**Task statement**: Your answer is one number: the count of lines below that hold the word "用于工业占水资源总量的百分比".

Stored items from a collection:
..........

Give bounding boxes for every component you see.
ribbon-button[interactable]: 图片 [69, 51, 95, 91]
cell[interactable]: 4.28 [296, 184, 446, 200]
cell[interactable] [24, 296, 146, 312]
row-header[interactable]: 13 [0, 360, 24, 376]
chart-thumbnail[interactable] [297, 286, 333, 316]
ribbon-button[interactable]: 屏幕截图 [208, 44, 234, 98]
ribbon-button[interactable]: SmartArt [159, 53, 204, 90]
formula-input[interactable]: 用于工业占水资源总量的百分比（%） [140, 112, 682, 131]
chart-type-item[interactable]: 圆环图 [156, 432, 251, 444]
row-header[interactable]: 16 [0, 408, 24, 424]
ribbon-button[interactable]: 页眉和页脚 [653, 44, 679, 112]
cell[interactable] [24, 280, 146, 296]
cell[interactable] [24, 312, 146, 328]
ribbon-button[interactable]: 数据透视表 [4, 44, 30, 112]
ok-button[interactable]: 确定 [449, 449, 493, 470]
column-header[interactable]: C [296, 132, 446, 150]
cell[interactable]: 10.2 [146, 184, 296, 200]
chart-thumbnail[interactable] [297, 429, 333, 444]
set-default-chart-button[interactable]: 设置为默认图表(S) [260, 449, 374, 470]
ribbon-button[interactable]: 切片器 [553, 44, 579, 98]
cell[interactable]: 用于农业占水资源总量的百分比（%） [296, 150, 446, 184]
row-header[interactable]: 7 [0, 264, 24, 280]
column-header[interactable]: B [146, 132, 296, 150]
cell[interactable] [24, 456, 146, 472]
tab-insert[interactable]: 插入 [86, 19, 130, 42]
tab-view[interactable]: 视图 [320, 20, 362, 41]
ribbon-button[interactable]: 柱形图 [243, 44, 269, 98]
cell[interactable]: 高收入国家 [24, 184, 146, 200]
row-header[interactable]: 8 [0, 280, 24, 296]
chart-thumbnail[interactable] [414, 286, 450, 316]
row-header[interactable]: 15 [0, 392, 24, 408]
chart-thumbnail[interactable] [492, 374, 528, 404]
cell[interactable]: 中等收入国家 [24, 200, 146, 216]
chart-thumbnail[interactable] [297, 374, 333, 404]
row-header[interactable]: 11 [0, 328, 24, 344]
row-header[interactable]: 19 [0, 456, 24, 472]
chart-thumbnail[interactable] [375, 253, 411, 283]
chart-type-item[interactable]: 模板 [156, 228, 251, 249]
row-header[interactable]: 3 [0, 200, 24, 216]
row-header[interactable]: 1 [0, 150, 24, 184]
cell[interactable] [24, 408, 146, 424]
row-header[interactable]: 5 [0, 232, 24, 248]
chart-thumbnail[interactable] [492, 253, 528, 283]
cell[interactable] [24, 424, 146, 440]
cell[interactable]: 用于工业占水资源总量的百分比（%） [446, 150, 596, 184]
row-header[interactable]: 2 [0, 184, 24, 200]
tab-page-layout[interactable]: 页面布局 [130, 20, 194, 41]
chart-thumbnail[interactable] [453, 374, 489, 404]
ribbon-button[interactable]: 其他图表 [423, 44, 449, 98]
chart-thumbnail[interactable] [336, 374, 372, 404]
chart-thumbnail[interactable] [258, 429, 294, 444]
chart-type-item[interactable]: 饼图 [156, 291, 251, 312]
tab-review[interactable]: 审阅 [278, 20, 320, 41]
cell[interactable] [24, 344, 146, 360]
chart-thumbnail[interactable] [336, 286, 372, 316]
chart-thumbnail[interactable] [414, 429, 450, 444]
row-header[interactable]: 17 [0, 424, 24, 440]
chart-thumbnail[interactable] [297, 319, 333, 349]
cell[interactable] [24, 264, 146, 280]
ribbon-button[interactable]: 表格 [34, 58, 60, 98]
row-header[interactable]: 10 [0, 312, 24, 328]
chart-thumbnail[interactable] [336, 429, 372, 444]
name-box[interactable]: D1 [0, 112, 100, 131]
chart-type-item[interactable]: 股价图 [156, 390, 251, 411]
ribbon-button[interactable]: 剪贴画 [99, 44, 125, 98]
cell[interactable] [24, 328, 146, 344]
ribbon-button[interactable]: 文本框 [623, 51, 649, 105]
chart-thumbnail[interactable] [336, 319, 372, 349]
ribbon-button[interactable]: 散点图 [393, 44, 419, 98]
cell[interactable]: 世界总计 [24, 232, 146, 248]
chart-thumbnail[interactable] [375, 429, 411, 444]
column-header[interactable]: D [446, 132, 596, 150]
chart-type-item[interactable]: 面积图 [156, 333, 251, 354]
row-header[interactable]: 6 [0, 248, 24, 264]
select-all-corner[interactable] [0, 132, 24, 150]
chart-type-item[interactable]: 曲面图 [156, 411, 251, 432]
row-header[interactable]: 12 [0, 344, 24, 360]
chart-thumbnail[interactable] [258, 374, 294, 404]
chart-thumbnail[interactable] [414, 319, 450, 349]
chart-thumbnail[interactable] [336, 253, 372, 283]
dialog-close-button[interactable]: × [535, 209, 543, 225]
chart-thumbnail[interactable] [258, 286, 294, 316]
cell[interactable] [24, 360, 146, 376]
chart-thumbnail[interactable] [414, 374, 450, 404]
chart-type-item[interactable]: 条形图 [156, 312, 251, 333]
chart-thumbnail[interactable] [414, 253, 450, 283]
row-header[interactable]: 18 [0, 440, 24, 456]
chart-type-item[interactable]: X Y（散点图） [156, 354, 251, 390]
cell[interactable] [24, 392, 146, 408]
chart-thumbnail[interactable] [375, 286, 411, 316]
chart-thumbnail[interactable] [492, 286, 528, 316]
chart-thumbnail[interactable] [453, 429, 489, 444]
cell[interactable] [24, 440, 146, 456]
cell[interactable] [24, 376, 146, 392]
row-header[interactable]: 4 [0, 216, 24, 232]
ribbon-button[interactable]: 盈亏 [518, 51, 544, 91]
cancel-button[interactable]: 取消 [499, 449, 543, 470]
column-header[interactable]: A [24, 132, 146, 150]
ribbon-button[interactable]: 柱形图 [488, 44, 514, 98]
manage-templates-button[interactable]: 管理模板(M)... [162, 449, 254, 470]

..........

**Written reply**: 2